> [Exercise instructions]
Please repeat exactly the lines below from the one containing "укрепится, отдельные модели" down to the one containing "покупателей вырастет", both included, and nothing else.

(Stored data entries)
════════

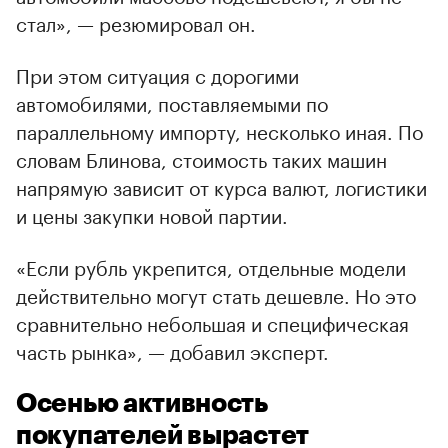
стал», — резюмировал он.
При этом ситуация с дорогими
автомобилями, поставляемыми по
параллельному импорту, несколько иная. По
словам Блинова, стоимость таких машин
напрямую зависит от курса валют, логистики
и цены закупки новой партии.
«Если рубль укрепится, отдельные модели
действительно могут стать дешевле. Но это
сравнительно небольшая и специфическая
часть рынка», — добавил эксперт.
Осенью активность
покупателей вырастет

════════

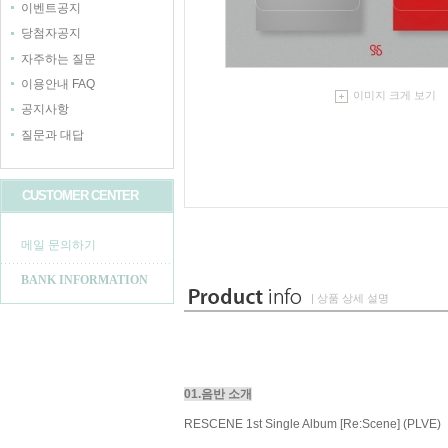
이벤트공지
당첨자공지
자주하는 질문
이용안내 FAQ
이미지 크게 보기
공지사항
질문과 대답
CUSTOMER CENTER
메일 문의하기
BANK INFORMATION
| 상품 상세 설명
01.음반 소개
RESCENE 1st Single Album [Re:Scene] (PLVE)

════════

> [Answer space]
«Если рубль укрепится, отдельные модели
действительно могут стать дешевле. Но это
сравнительно небольшая и специфическая
часть рынка», — добавил эксперт.
Осенью активность
покупателей вырастет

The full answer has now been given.